A man who stole the identities of dead infants to commit benefit fraud gave himself up after 16 years on the run in South America.
David John Rogers contacted the New Zealand authorities in 2008 from Brazil saying he wanted to come home to face the music.
On his arrival at the airport he was promptly arrested and subsequently jailed for three years after admitting 51 charges of using a document to obtain pecuniary advantage, three charges of obtaining a document to obtain pecuniary advantage and one charge of obtaining by false pretences.
The Court of Appeal, in a reserved judgment, has now rejected Rogers' appeal against the length of his sentence.
The appeal judges heard that Rogers used the identities of three children who had died in infancy to obtain welfare payments, mostly unemployment benefits, by impersonation from March 1989 to September 1992.
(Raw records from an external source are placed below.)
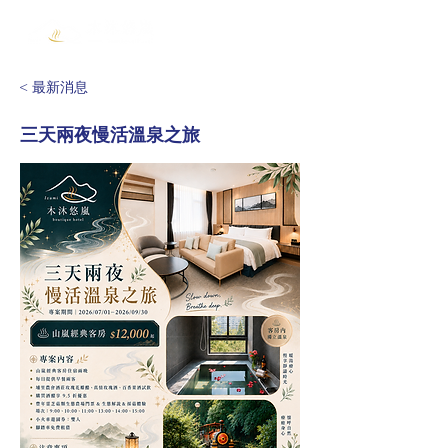
< 最新消息
三天兩夜慢活溫泉之旅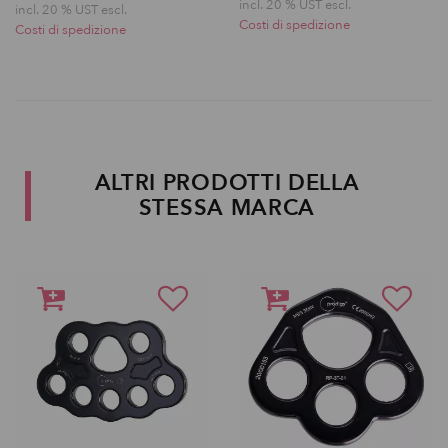
incl. 20 % UST escl.
incl. 20 % UST escl.
Costi di spedizione
Costi di spedizione
ALTRI PRODOTTI DELLA
STESSA MARCA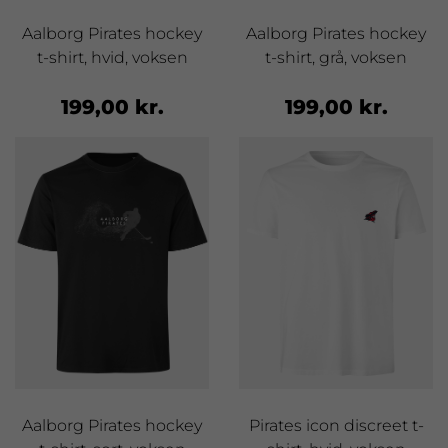
Aalborg Pirates hockey
Aalborg Pirates hockey
t-shirt, hvid, voksen
t-shirt, grå, voksen
199,00 kr.
199,00 kr.
Aalborg Pirates hockey
Pirates icon discreet t-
He had also obtained benefits for another person who was not entitled to them as he was living overseas.
The benefit fraud came to light when Rogers was arrested for unrelated offending involving using ATM machines to withdraw money from the bank accounts of two other deceased people.
While on bail, Rogers impersonated yet another dead person to obtain a false passport to flee New Zealand.
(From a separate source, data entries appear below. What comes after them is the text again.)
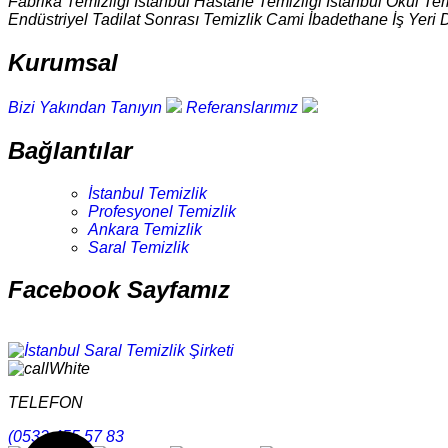
Fabrika Temizliği İstanbul Hastane Temizliği İstanbul Okul Tem
Endüstriyel Tadilat Sonrası Temizlik Cami İbadethane İş Yeri 
Kurumsal
Bizi Yakından Tanıyın
Referanslarımız
Bağlantılar
İstanbul Temizlik
Profesyonel Temizlik
Ankara Temizlik
Saral Temizlik
Facebook Sayfamız
TELEFON
(0532 455 57 83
The sums defrauded amounted to $270,000 at today's value, of which Rogers' share was $127,000.
In Auckland District Court, Judge Josephine Bouchier imposed a three-year term after taking into account various factors including $10,000 reparation that Rogers raised from friends.
On appeal, Auckland lawyer Jim Boyack said that Judge Bouchier's four-year starting point was too high and her 25 per cent discount for the reparation, Rogers' voluntary return and his pleas of guilty was too low.
The appeal judges accepted that the four-year starting point was "stern," "only just available" to the judge and "at the top end of the available range".
However, they said that they could see no principled basis on which Rogers could be treated as being any better off because he managed to abscond successfully than he would have been if he had been arrested at the airport back in 1993.
"The reality is that the appellant should have pleaded guilty to the fraud offending at the first reasonable opportunity, served whatever sentence was imposed and then led an exemplary life.
"It would be entirely wrong to give credence to the notion that an offender, by absconding, can avoid the essential step of serving a sentence which is appropriate for the offending, particularly when the absconding involves the commission of further serious offending (in this case passport fraud)," the judges said.
They observed that the relatives of the dead infants were understandably distressed by Rogers' behaviour.
They also noted that Rogers had lived a "largely blameless life" in South America, though they observed that in 1996 he attempted unsuccessfully to obtain yet another false passport through the New Zealand High Commission in India.